The criminal complaint filed against the suspects on Tuesday portrayed Shnewer as a leader in the group, speaking most frequently in taped conversations about tactics. But his mother, Faten, said in an interview that the charges "made no sense."

She said that televised images from the war in Iraq had angered him, and she wondered whether, while he was watching the news, he had said something that was misinterpreted by the authorities.

"He's a good boy," she said as she stood in the doorway of a relative's home. "I'm proud of who we are."

Co-workers and relatives described him as shy with a sweet nature. "Mohamad was like a teddy bear," said Jaime Antrim, the manager of a restaurant in Marlton, N.J., where Shnewer once worked. He showed his religious devotion in some ways -- he would not eat pizza cut with a knife that had come into contact with pork -- but he served alcohol and did not break for the daily Muslim prayers.

Muslim Tatar, who owns the SuperMario's Pizza restaurant near Fort Dix, said his son Serdar had gravitated to radical Islam, prompting a rift between them. "I'm not a religious person," he said. "I don't want my son to be a religious person, but he was a religious person."

The family came to America from Turkey in 1992, settling in Cherry Hill.
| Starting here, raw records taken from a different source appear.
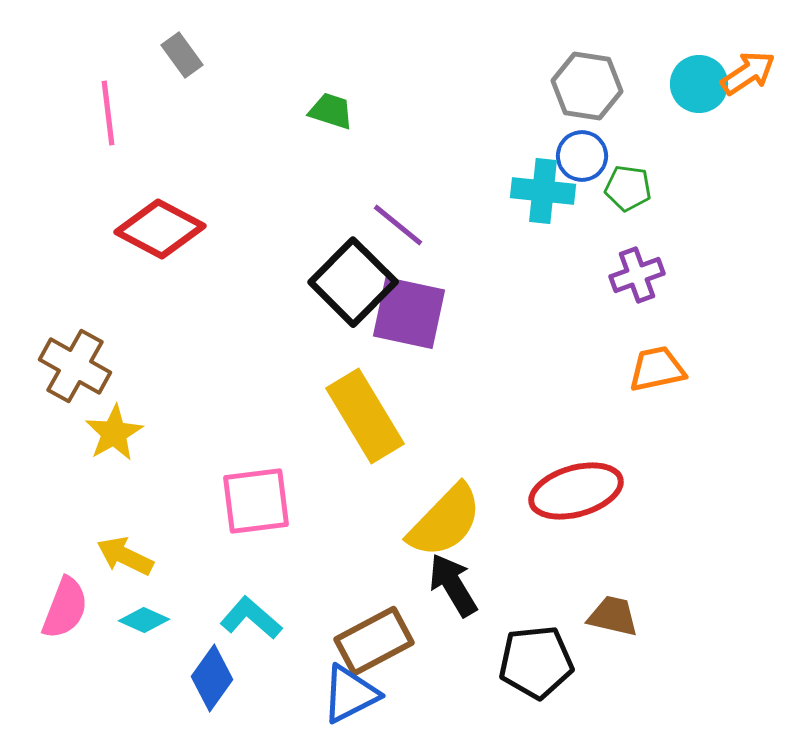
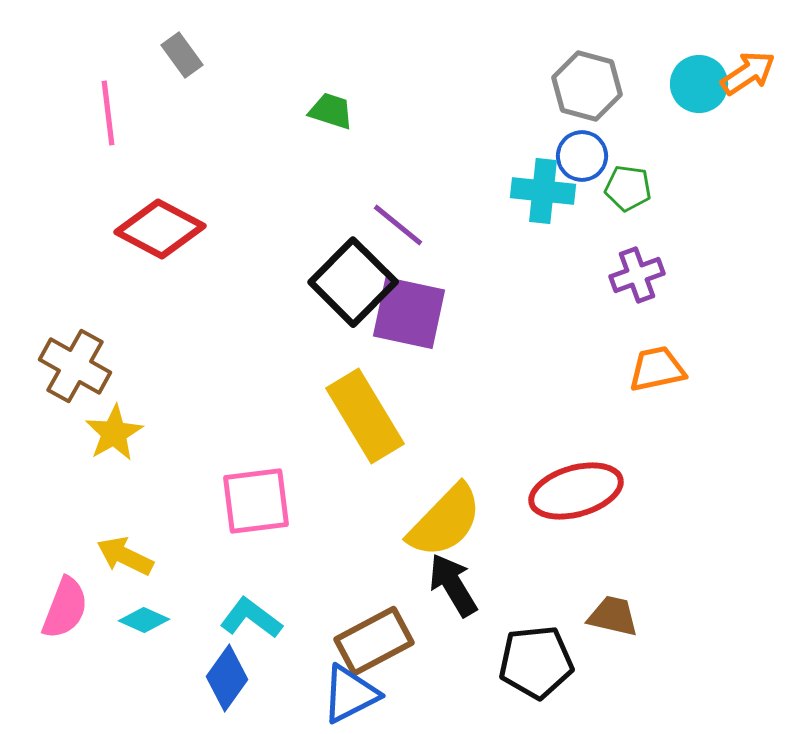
gray hexagon: rotated 6 degrees clockwise
cyan L-shape: rotated 4 degrees counterclockwise
blue diamond: moved 15 px right
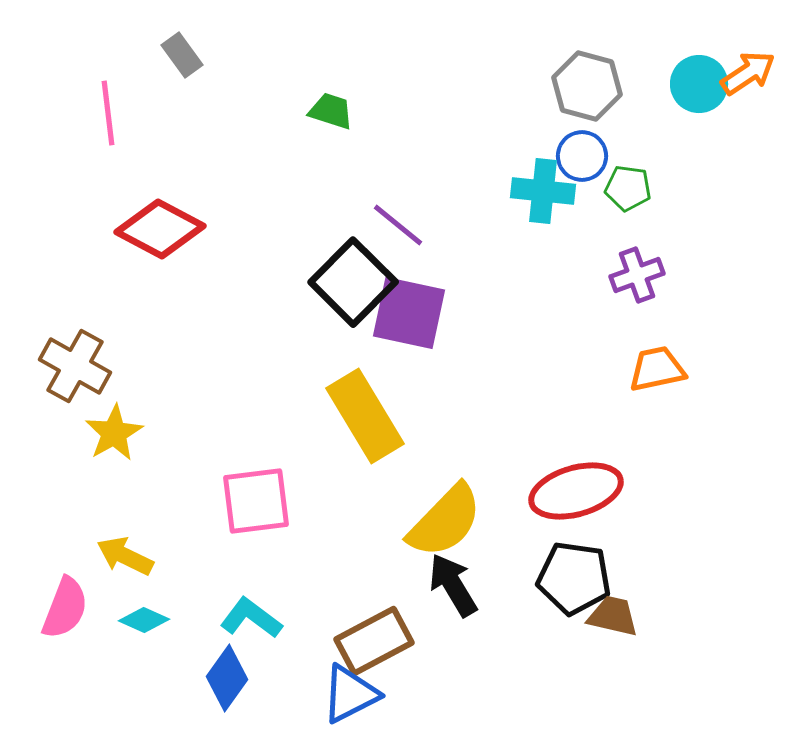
black pentagon: moved 38 px right, 84 px up; rotated 14 degrees clockwise
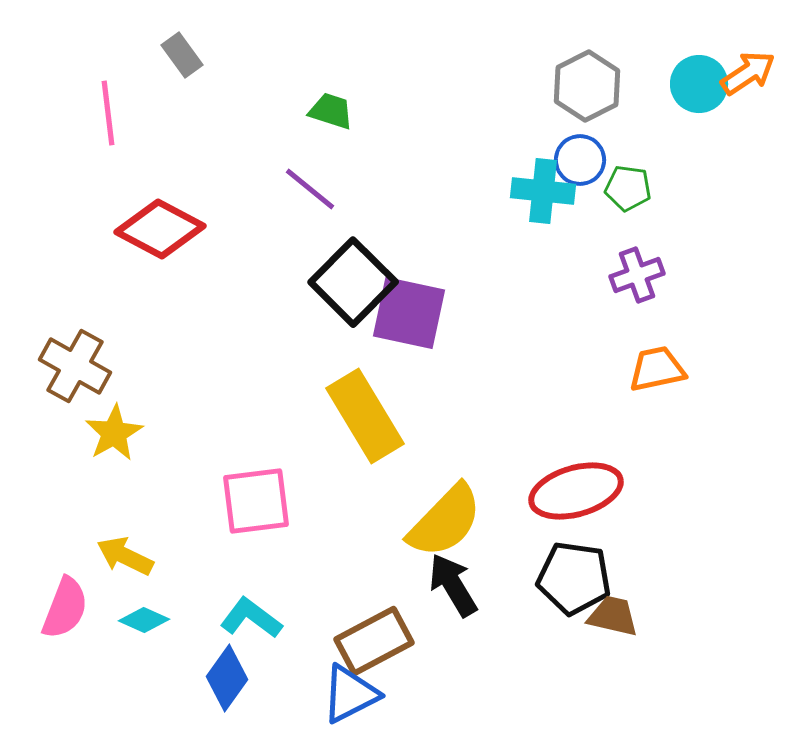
gray hexagon: rotated 18 degrees clockwise
blue circle: moved 2 px left, 4 px down
purple line: moved 88 px left, 36 px up
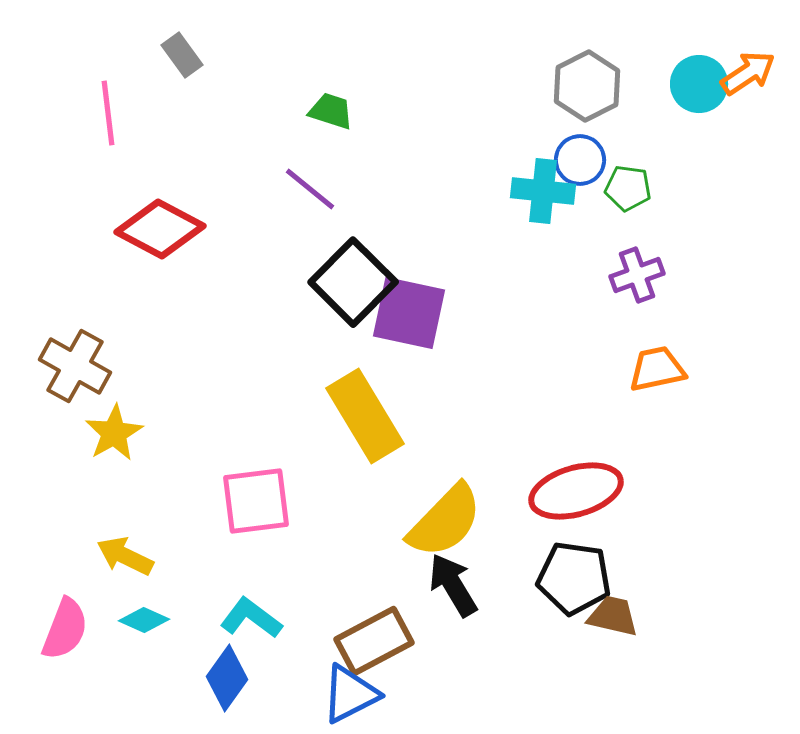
pink semicircle: moved 21 px down
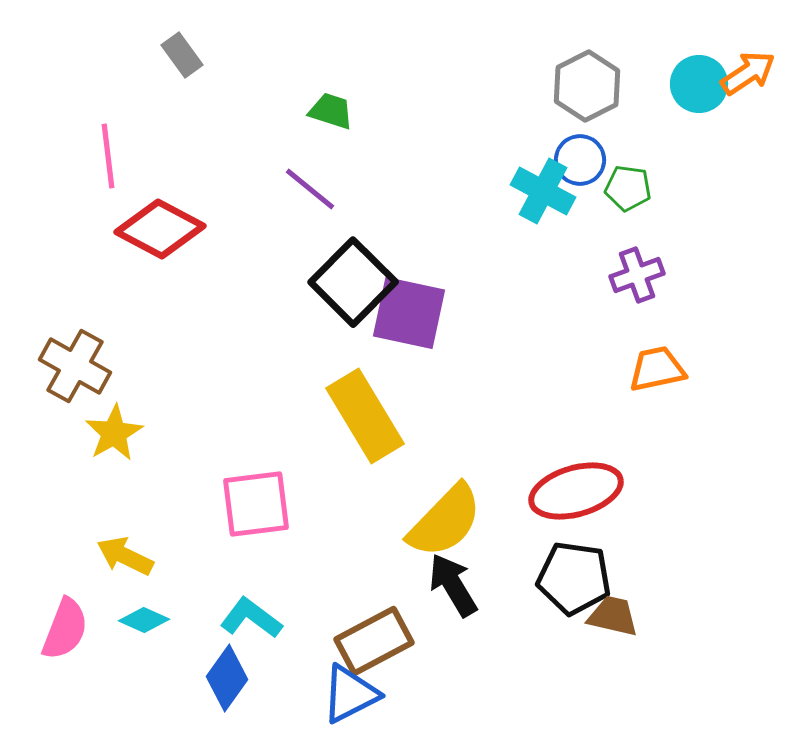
pink line: moved 43 px down
cyan cross: rotated 22 degrees clockwise
pink square: moved 3 px down
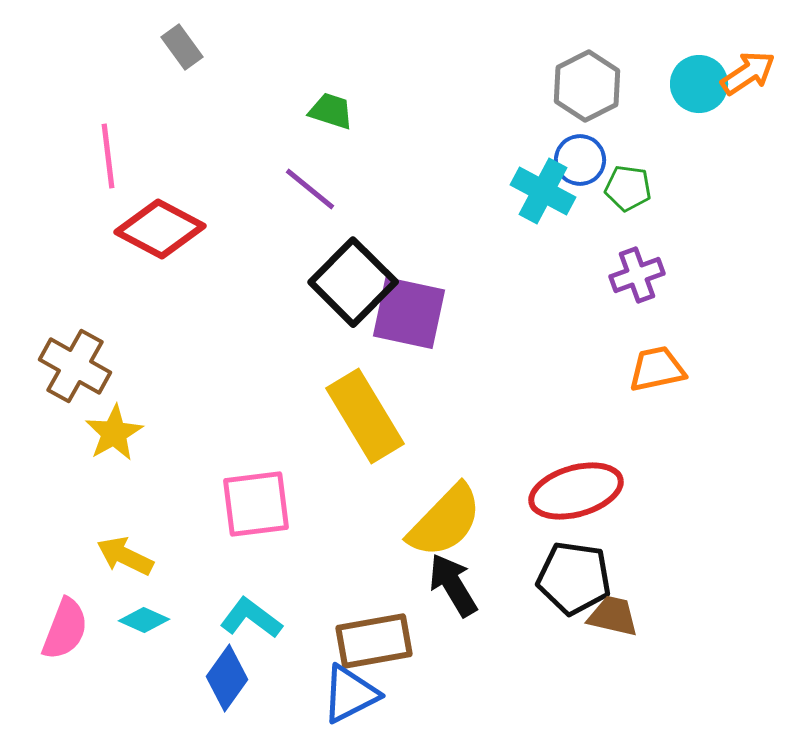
gray rectangle: moved 8 px up
brown rectangle: rotated 18 degrees clockwise
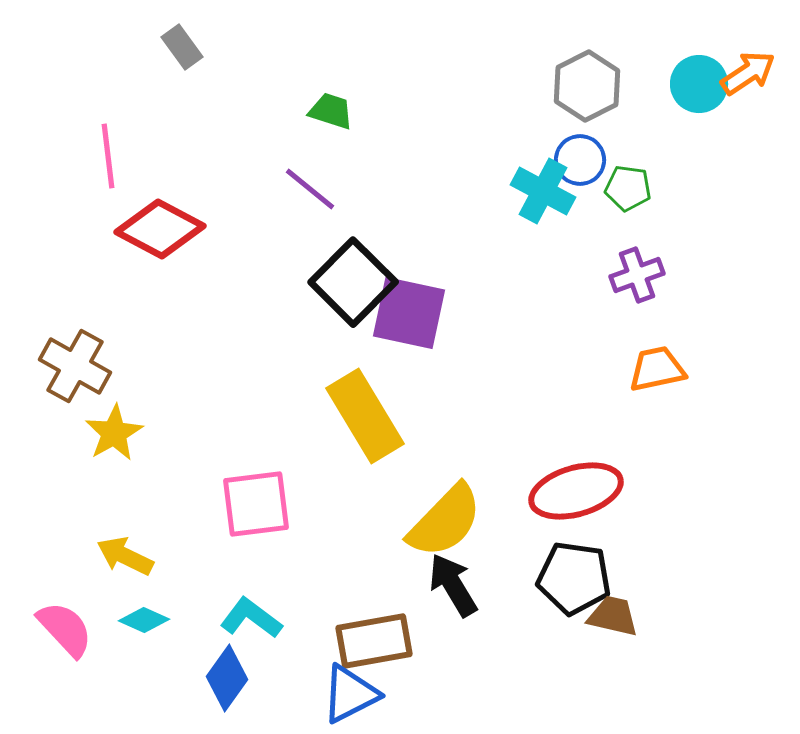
pink semicircle: rotated 64 degrees counterclockwise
Muslim Tatar said that he believes that his son fell in with the wrong crowd when he met some of the other suspected plotters in high school. On at least one occasion, Tatar said, his son brought one of the suspected plotters to visit him at the pizza parlor in Cookstown, N.J.
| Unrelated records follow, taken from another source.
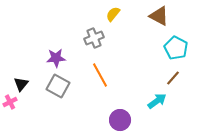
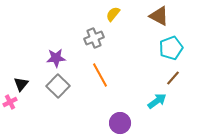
cyan pentagon: moved 5 px left; rotated 25 degrees clockwise
gray square: rotated 15 degrees clockwise
purple circle: moved 3 px down
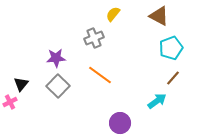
orange line: rotated 25 degrees counterclockwise
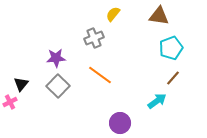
brown triangle: rotated 20 degrees counterclockwise
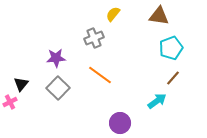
gray square: moved 2 px down
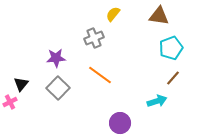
cyan arrow: rotated 18 degrees clockwise
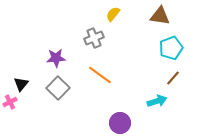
brown triangle: moved 1 px right
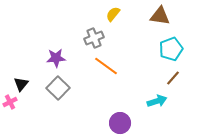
cyan pentagon: moved 1 px down
orange line: moved 6 px right, 9 px up
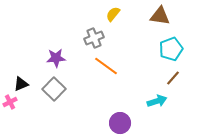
black triangle: rotated 28 degrees clockwise
gray square: moved 4 px left, 1 px down
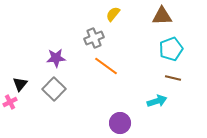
brown triangle: moved 2 px right; rotated 10 degrees counterclockwise
brown line: rotated 63 degrees clockwise
black triangle: moved 1 px left; rotated 28 degrees counterclockwise
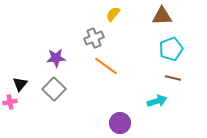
pink cross: rotated 16 degrees clockwise
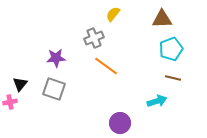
brown triangle: moved 3 px down
gray square: rotated 25 degrees counterclockwise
"I told him, 'I don't like this kid, I don't want you together,' " Tatar recalled yesterday.

Though the criminal complaint says that Serdar Tartar became familiar with Fort Dix from delivering pizzas on the base and procured a map of the base in November, his wife said he had not worked at the restaurant in two years, and his father said SuperMario's has only been delivering to the base for three months.

After quitting SuperMario's, Serdar Tatar went to work at 7-Eleven and recently became manager of one of the chain's stores near Temple University in Philadelphia. His wife of a year, Khalida Mirzhyeiva, said that he worked long shifts and rarely went to the mosque. "He planned to have a child and a good family," Mirzhyeiva, 29, said in a telephone interview, which was translated from her native Russian by a neighbor. "He did not plan to kill anybody."